Reproduce verbatim the line containing "Blaž je glavni" and every line that follows it through the end of the entries below, omitting all pictures.

══ Input data ══

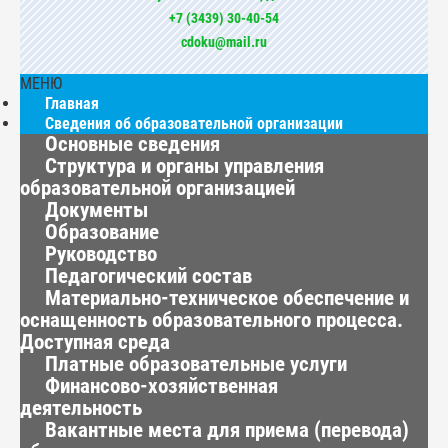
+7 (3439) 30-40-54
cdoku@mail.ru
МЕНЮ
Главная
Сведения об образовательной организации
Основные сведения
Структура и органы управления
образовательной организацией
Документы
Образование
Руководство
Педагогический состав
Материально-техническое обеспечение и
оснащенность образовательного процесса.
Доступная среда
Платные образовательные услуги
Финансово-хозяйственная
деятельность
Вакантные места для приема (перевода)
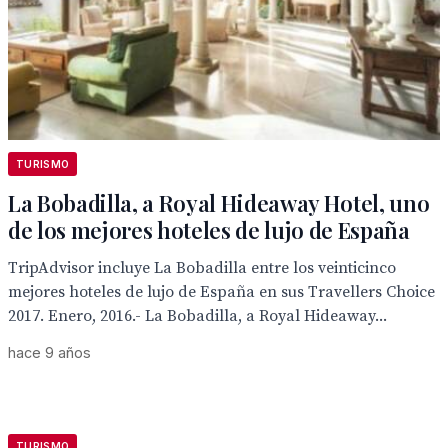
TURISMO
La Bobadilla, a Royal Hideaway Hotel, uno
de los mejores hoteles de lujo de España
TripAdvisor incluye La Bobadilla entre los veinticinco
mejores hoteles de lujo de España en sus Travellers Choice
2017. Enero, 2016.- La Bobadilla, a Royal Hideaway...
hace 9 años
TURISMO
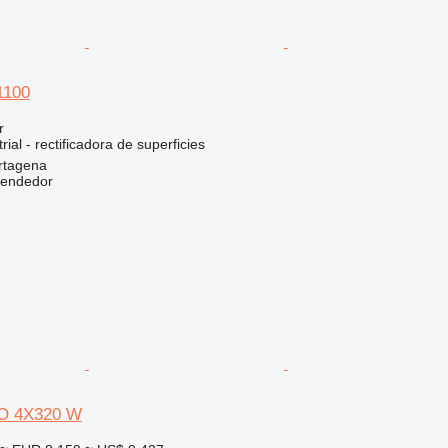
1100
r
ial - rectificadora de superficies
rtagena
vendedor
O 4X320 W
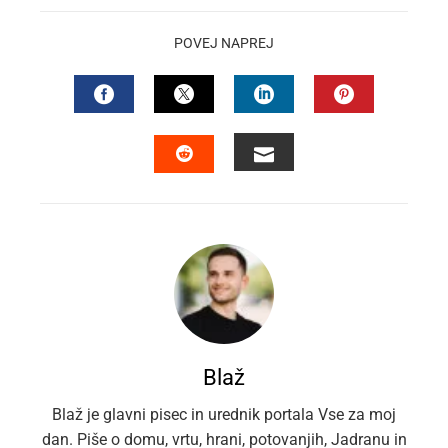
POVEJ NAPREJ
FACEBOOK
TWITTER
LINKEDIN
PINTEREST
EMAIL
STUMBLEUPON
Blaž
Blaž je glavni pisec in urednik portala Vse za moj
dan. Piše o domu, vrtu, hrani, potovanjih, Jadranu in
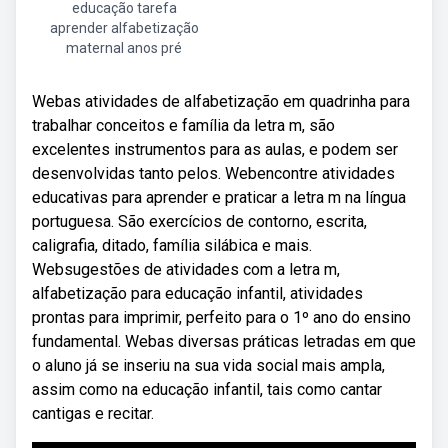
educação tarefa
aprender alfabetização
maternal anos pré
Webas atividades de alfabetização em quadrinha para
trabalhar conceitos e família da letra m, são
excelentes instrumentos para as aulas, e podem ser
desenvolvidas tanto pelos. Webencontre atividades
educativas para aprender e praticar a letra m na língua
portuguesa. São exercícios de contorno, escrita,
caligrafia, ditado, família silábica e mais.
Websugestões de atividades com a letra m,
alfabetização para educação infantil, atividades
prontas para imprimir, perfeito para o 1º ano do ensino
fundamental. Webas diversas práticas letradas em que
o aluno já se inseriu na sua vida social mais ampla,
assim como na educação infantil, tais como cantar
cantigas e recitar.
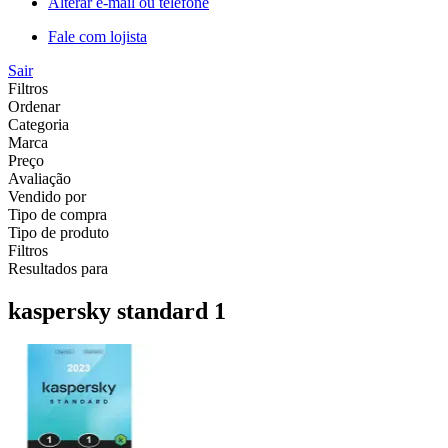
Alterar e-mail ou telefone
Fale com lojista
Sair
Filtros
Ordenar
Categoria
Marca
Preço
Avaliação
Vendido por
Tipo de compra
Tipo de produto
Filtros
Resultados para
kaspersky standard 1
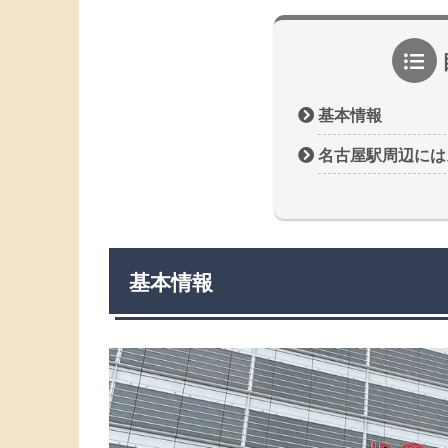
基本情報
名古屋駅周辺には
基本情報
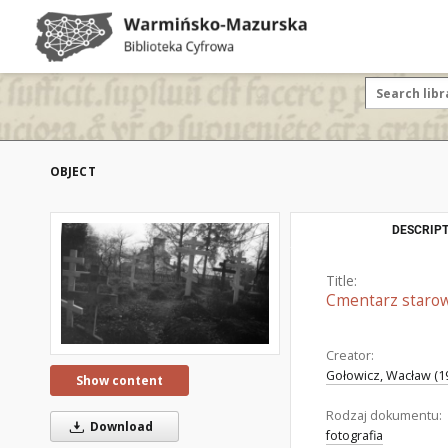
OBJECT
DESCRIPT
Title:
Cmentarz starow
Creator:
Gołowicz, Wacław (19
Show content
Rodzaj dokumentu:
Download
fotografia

═══

Reply:
Blaž je glavni pisec in urednik portala Vse za moj
dan. Piše o domu, vrtu, hrani, potovanjih, Jadranu in
educação tarefa
aprender alfabetização
maternal anos pré
Webas atividades de alfabetização em quadrinha para
trabalhar conceitos e família da letra m, são
excelentes instrumentos para as aulas, e podem ser
desenvolvidas tanto pelos. Webencontre atividades
educativas para aprender e praticar a letra m na língua
portuguesa. São exercícios de contorno, escrita,
caligrafia, ditado, família silábica e mais.
Websugestões de atividades com a letra m,
alfabetização para educação infantil, atividades
prontas para imprimir, perfeito para o 1º ano do ensino
fundamental. Webas diversas práticas letradas em que
o aluno já se inseriu na sua vida social mais ampla,
assim como na educação infantil, tais como cantar
cantigas e recitar.
Alterar e-mail ou telefone
Fale com lojista
Sair
Filtros
Ordenar
Categoria
Marca
Preço
Avaliação
Vendido por
Tipo de compra
Tipo de produto
Filtros
Resultados para
kaspersky standard 1
基本情報
名古屋駅周辺には
基本情報
OBJECT
DESCRIPT
Title:
Cmentarz starow
Creator:
Gołowicz, Wacław (19
Show content
Rodzaj dokumentu:
Download
fotografia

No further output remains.